Phishing is a serious threat because it works. PhishMe's Enterprise Phishing Susceptibility and Resiliency Report 2016 reported that 91% of cyber-attacks and resulting data breaches begin with a spear phishing email. Verizon's 2016 Data Breach Investigations Report reported that 30% of all targeted recipients opened a phishing message and 12% of recipients clicked on malicious attachments or links that enabled a cyber-attack to succeed.
Best Practices/Risk Management
Managing phishing risk requires an organization-wide, interdisciplinary effort with participation at all levels of an organization (e.g. executives, managers, employees and contract workers from all departments and disciplines).
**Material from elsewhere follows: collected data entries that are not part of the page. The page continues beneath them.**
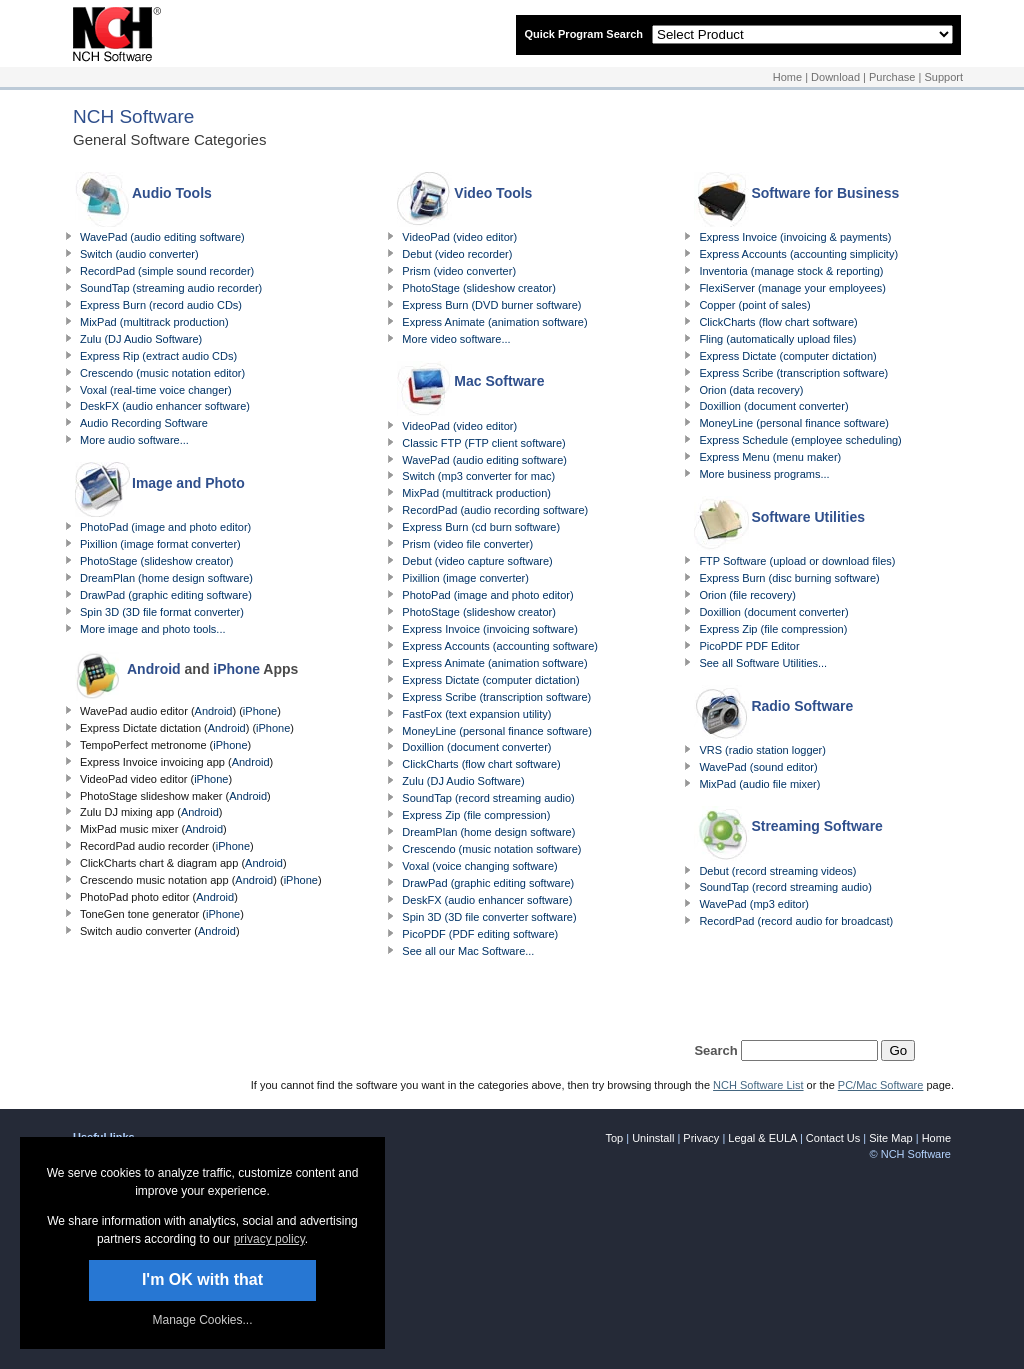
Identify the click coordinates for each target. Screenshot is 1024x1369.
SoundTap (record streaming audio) (488, 798)
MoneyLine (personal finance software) (497, 731)
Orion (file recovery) (747, 595)
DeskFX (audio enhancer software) (165, 406)
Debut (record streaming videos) (777, 871)
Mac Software (499, 381)
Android (154, 669)
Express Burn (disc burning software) (789, 578)
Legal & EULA (762, 1138)
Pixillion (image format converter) (160, 544)
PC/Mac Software (881, 1085)
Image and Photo (188, 483)
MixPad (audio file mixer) (759, 784)
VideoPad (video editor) (459, 237)
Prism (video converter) (459, 271)
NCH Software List (758, 1085)
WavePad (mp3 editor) (754, 904)
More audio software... (134, 440)
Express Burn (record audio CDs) (161, 305)
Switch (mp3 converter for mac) (478, 476)
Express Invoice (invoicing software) (489, 629)
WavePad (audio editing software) (162, 237)
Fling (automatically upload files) (777, 339)
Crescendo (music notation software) (491, 849)
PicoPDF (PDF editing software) (480, 934)
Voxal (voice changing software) (479, 866)
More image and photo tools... (153, 629)
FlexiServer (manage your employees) (792, 288)
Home (787, 77)
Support (943, 77)
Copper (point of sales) (754, 305)
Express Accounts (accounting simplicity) (798, 254)
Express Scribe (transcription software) (496, 697)
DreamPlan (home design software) (166, 578)
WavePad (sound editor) (758, 767)
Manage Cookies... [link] (202, 1320)
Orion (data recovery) (751, 390)
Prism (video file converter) (467, 544)
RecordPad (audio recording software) (495, 510)
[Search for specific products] (809, 1050)
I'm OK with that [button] (202, 1279)
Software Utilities (808, 517)
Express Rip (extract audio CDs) (158, 356)
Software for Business (825, 193)
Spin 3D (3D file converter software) (489, 917)
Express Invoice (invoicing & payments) (795, 237)
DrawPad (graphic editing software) (166, 595)
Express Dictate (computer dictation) (490, 680)
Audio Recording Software (144, 423)
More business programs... (764, 474)
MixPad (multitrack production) (154, 322)
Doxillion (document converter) (476, 747)
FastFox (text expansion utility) (476, 714)
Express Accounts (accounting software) (500, 646)
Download (835, 77)
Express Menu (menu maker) (770, 457)
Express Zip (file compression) (476, 815)
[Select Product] (802, 34)
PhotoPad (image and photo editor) (165, 527)
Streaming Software (816, 826)
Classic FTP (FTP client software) (483, 443)
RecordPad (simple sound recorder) (167, 271)
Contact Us (833, 1138)
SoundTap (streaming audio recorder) (171, 288)
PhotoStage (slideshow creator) (156, 561)
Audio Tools (172, 193)
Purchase (892, 77)
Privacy (701, 1138)
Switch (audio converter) (139, 254)
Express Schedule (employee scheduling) (800, 440)
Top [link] (614, 1138)
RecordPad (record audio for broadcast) (796, 921)
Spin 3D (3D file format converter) (162, 612)
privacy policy (269, 1239)
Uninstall (653, 1138)
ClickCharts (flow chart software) (481, 764)
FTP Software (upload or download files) (797, 561)
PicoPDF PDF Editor (749, 646)
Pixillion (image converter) (465, 578)
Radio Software (802, 706)
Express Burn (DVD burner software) (491, 305)
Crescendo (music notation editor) (162, 373)
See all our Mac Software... (468, 951)
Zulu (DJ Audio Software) (141, 339)
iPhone (236, 669)
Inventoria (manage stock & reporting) (791, 271)
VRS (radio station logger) (762, 750)
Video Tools (493, 193)
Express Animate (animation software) (494, 322)
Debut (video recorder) (457, 254)
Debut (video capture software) (477, 561)
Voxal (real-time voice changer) (156, 390)
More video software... (456, 339)
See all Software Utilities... (763, 663)
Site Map (890, 1138)
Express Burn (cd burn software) (481, 527)
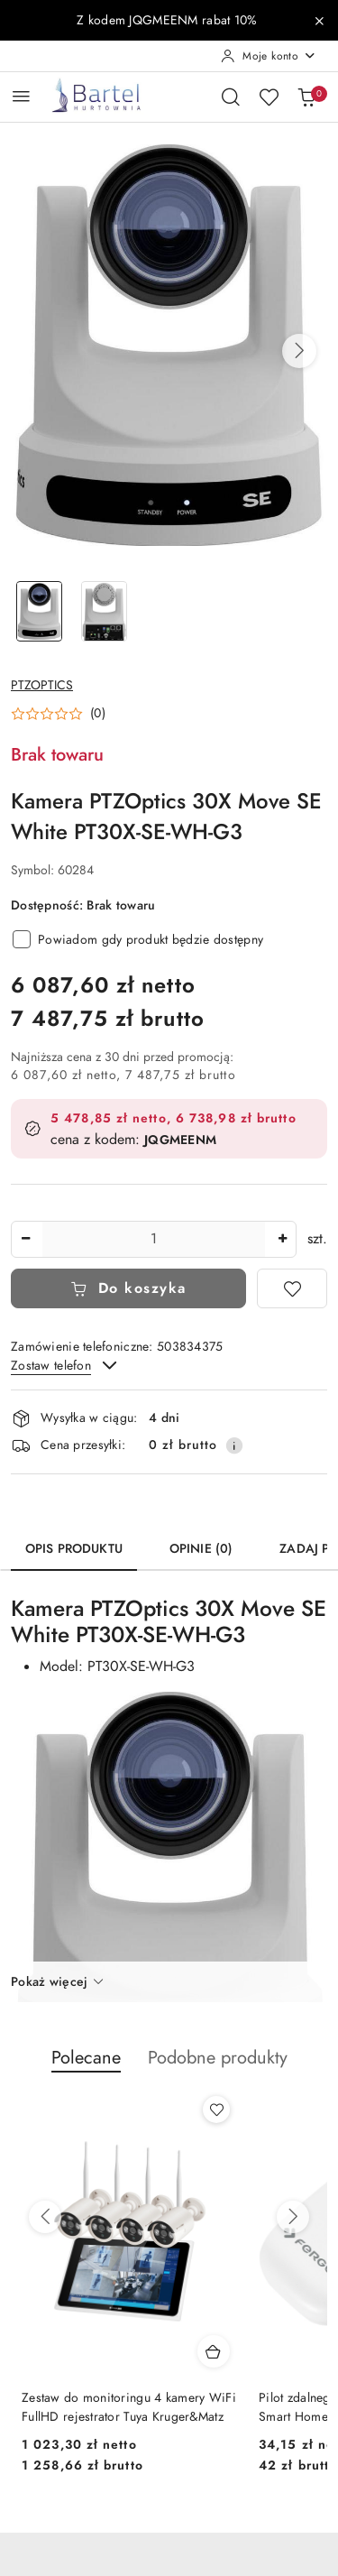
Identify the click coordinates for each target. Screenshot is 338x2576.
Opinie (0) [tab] (201, 1548)
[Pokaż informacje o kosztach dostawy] (234, 1445)
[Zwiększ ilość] (282, 1239)
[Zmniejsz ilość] (25, 1239)
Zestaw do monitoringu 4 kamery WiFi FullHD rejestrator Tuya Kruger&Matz (129, 2406)
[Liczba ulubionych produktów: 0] (269, 96)
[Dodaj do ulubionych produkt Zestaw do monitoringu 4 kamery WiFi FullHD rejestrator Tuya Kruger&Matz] (216, 2109)
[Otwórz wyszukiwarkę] (231, 96)
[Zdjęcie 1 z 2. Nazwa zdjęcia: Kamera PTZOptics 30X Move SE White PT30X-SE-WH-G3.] (40, 611)
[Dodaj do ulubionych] (292, 1288)
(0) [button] (97, 713)
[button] (299, 351)
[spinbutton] (153, 1239)
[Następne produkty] (293, 2217)
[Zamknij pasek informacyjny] (319, 21)
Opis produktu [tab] (74, 1548)
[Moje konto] (268, 56)
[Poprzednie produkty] (45, 2217)
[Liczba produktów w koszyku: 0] (306, 96)
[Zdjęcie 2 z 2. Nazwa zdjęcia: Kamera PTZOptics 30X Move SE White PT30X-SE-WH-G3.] (104, 611)
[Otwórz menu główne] (21, 96)
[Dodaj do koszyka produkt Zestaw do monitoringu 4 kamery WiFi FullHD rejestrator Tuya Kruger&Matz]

Following is a summary of some recommended practices to protect against and minimize impact of phishing attacks:
- Email Hygiene Technology: An organization should implement and regularly update email filters and anti- phishing software, promptly apply security patches and updates, and implement procedures for monitoring email traffic for suspicious activities.
- Policies/Procedures: An organization should establish, implement and regularly review and update reasonable policies/procedures for the acceptable use of email, messaging and information technology resources and the reporting of suspicious emails and messages.
- Education/Training: An organization should educate and train its personnel (including senior management and directors), during onboarding and at regular intervals afterward, to recognize and report suspicious emails and messages. An organization should consider conducting a phishing simulation as part of its training program.
- Network Structure/Security: An organization should structure its information technology systems, and implement strong security measures and internal access controls, to protect the systems and connected devices from a phishing attack and to minimize the harm/loss that can result from a successful phishing attack.
- Incident Response Plan: An organization should establish a cyber incident response plan that includes procedures and guidelines specific to a phishing attack and should use a testing, training and exercise program to help ensure that the incident response plan is up-to-date and the organization's personnel and information technology systems are in a state of readiness, so that the organization is able to respond to a phishing attack in a timely, effective and lawful manner.
Phishing attacks are a significant threat to organizations of all kinds, and present risks of significant loss and liability. Organizations should take appropriate precautions to protect against phishing attacks and to minimize the harm resulting from a successful attack.